(ix) Oxidation: Glycerol gives different oxidation products depending on the nature of oxidising agent. The following products may be obtain during oxidation of glycerol.
(a) Dilute HNO3 gives mainly glyceric acid.
(b) Conc. HNO3 oxidises glycerol into glyceric acid and tartronic acid.
© Bismuth nitrate gives mainly meso oxalic acid.
(d) Fenton’s reagent (H2O2 + FeSO4) or NaOBr or Br2- water in presence of Na2CO3 oxidises glycerol into a mixture of glyceraldehyde and dihydroxy acetone (or glycerose).
(e) With solid KMnO4, glycerol is oxidised to oxalic acid and carbon dioxide. The reaction is violent and explosion occurs.
Uses: Glycerol is used:
(a) As a sweetening agent in confectionery, beverages and medicines being nontoxic in nature.
(b) As antifreeze in automobile radiators.
© In the preparation of good quality of soap, hand lotions, shaving creams and tooth pastes.
(d) As a lubricant in watches and preservative.

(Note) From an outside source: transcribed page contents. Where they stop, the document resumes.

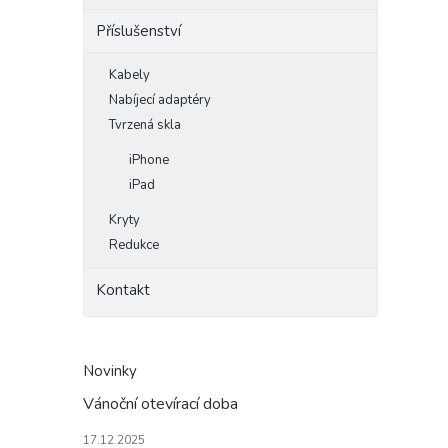
Příslušenství
Kabely
Nabíjecí adaptéry
Tvrzená skla
iPhone
iPad
Kryty
Redukce
Kontakt
Novinky
Vánoční otevírací doba
17.12.2025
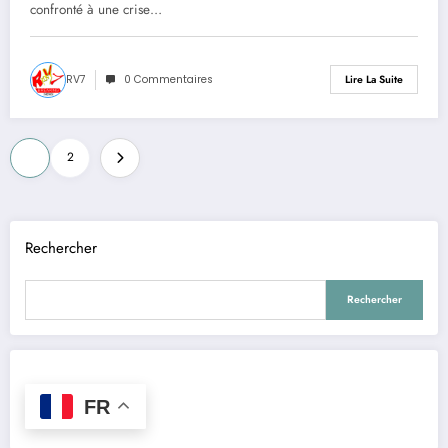
confronté à une crise…
RV7
0 Commentaires
Lire La Suite
Pagination
1
2
des
publications
Rechercher
Rechercher
FR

Analytical Tests of Glycerol
(i) Acrolein test: When glycerol is heated with potassium hydrogen sulphate a very offensive odour is produced due to formation of acrolein. Its aqueous solution restores the colour of Schiff’s reagent and reduces Fehling’s solution and Tollen’s reagent.
(ii) Dunstan’s test: A drop of phenolphthalein is added to approximately 6 ml. of borax solution. The pink colour reappears on heating and disappears on cooling again.
(iii) To an equimolar mixture of phenol and glycerol, few drops of conc. H2SO4 are added and heated to 130°C. It is then boiled by adding water. Addition of ammonium hydroxide to this solution produces red colour.